Let’s go ahead after all these technicalities and try to explain conceptually what Stuxnet exploits on controllers, and what that means for all of us who are somehow using such controllers, or depending on them in one or another way.
The main thing to understand when looking at how Stuxnet takes over control is that Stuxnet doesn’t exploit bugs. It exploits legitimate product features of modern controllers which can be found in more than one brand of controller. In detail:
Exploit A: Code injection on controllers
How it works: Inserting rogue code at the beginning of an operation block (OB). Rogue code is called before execution of legitimate code. Rogue code may decide whether to pass execution on to legitimate code or not. Rogue code may implement specific functionality for pinpoint attacks, using insider knowledge as in Stuxnet, or it may also just randomly cause trouble by manipulating outputs, timing behavior etc., without insider knowledge.
Exploited vulnerabilities: Calling functions from the driver DLL that is used both by WinCC and Simatic Manager to talk to controllers. Note: This attack vector can be used without the applications mentioned being installed, by simply using a pirated DLL, or by implementing a custom driver that attacks networked controllers directly. Basic development tools to aid in the development are in the wild.
Exploit B: Hidden output manipulations on controllers via man-in-the-middle attack
How it works: Disable automatic process image updates by configuration change in system data block, intercept physical inputs, write fake input signals to input process image. Can be used by injected rogue code or by disgruntled insiders with access to project files. Note: Translate “output” with “behavior of pumps, valves, mixers, boilers, burners, drives, robots, etc.”
If you compare this to the much-discussed zero-day vulnerabilities that Stuxnet exploits on Windows PCs, you will notice major differences both in potential impact and mitigation opportunities.
Controller exploits affect physical processes and may lead to physical damage. No matter what you do on a computer, you only mess with information. On a controller, you mess with energy and material. In the case of safety systems, you may even mess with life and limb. As we have argued before, the impact of Stuxnet is even bigger than a bunker buster.
If you followed the US Senate’s hearing on the impact of Stuxnet on critical infrastructure protection, you will probably remember Sean McGurk telling the Senate that the affected products had a market share of 7% in the US. Many people who were watching the hearing may have thought: No big deal, 7% of little grey boxes that nobody seems to use in their households, so what. The picture might have changed if Senator Lieberman had followed up with the question: How many of our power plants are equipped with the exact same products in critical position, such as turbine control? How many million households were affected if these power plants were successfully attacked by Stuxnet-like malware?

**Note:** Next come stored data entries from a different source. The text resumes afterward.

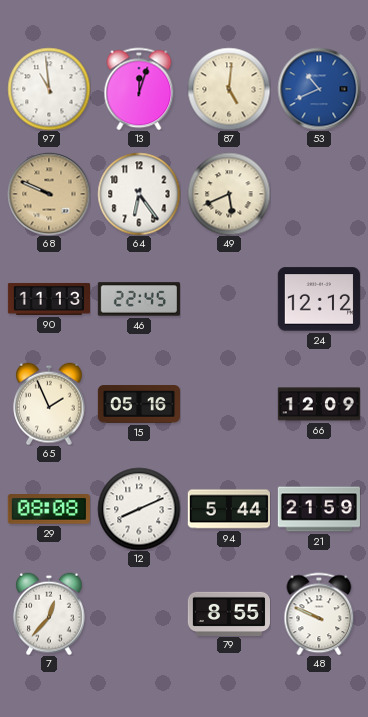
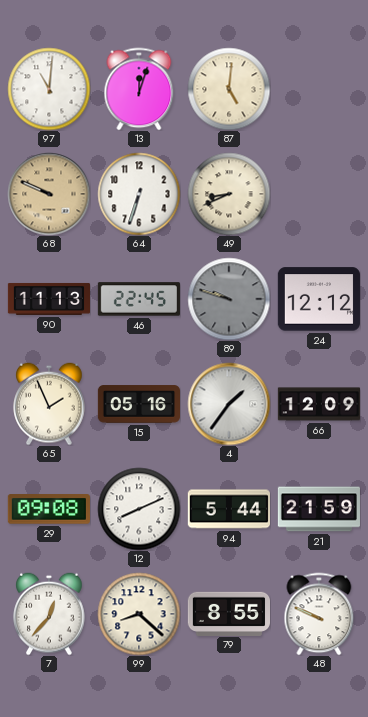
97: 10:59 -> 11:01
53: 10:41 -> none
64: 6:24 -> 6:33
49: 5:41 -> 8:41
89: none -> 9:48
4: none -> 1:36
29: 08:08 -> 09:08
99: none -> 8:22
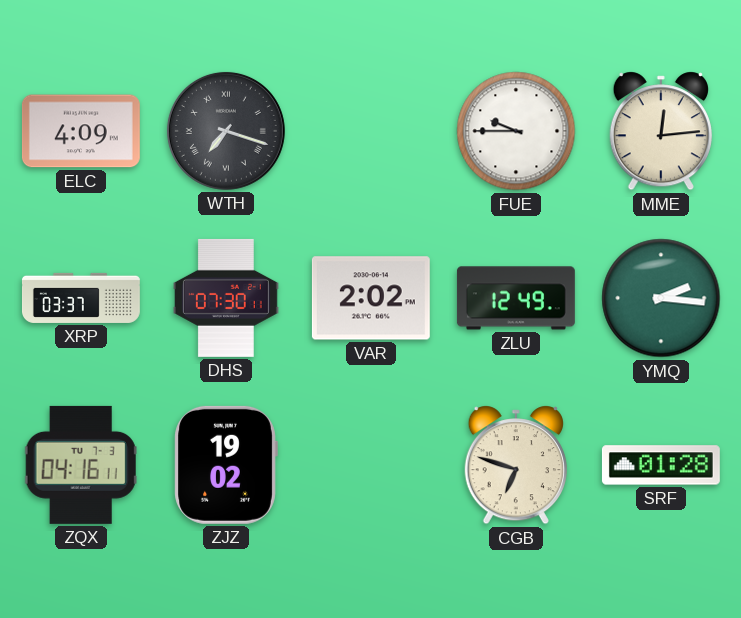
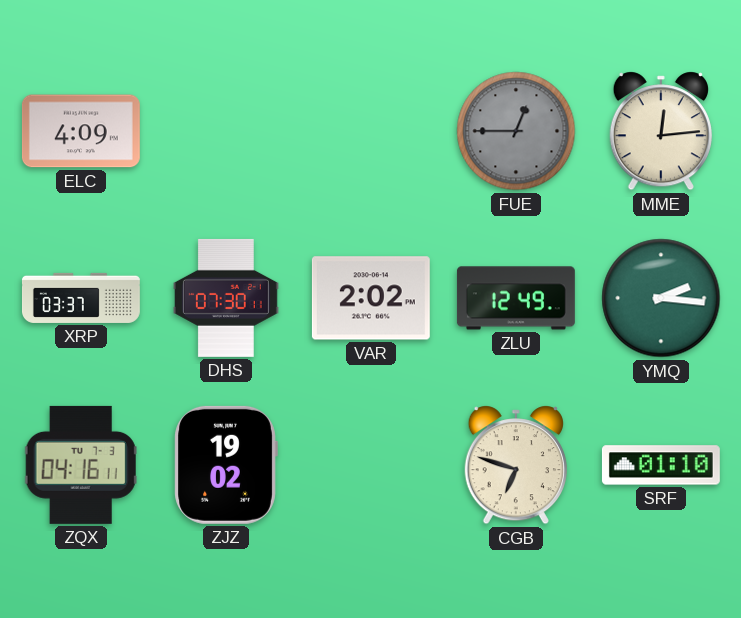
WTH: 7:18 -> none
FUE: 9:45 -> 12:45
FUE dial: white -> grey
SRF: 01:28 -> 01:10
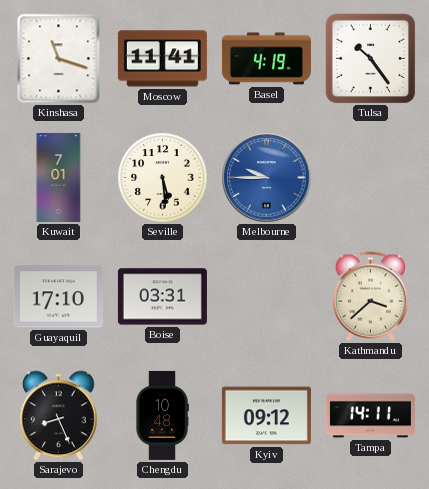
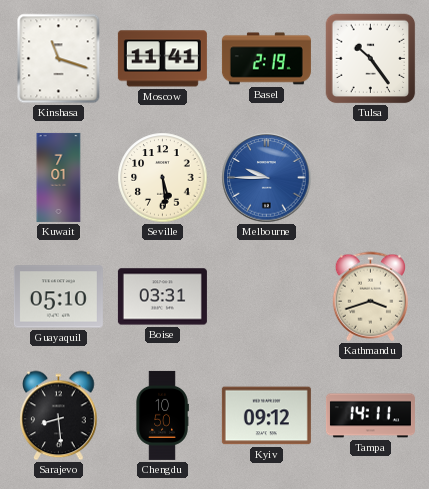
Basel: 4:19 -> 2:19
Guayaquil: 17:10 -> 05:10
Kathmandu: 3:38 -> 3:42
Sarajevo: 8:26 -> 8:29
Chengdu: 10:48 -> 10:50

Millions of people who follow the Stuxnet saga are under the misleading impression that the Iranians just forgot to install proper anti-virus on their controllers, or were sloppy on patching their controllers. Millions of people do not know, and cannot understand, that controllers just do not have anti-virus, and that the vulnerabilities exploited by Stuxnet cannot be “patched”. Certainly it is not easy to understand, but still it remains fact. Even more people believe that once we have updated AV signatures on our PCs, including those in the power plants, the threat is gone. Wrong, since the Windows part of Stuxnet is only the delivery mechanism, and not the warhead. The warhead may be delivered by many other means, including other/new dropper malware for which the target system has no AV signature.
We all are used to vulnerabilities on our PCs and have learned to live with them. We are used to apply vendor security patches to deal with the problem, and then the problem is gone. Not so on controllers. What is exploited by Stuxnet are not “bugs”, or software defects. Believe it or not, but we’re talking about regular product features that you find in the majority of these systems, regardless of vendor. Changing these features would lead to version conflicts and incompatibilities. Besides, few people have an idea how long it will take to change firmware versions in all, or even most of the millions of controllers that are affected – it will take many years. Even the first-response mitigation methods that we have suggested on Sep 17 take many months to implement.
And this is why we have a real big problem, since copycat attacks must be expected before we get these vulnerabilities fixed in the majority of systems. Chances are such copycats won’t use project names with biblical references, such as Myrtus/Esther, but with references to the Quran.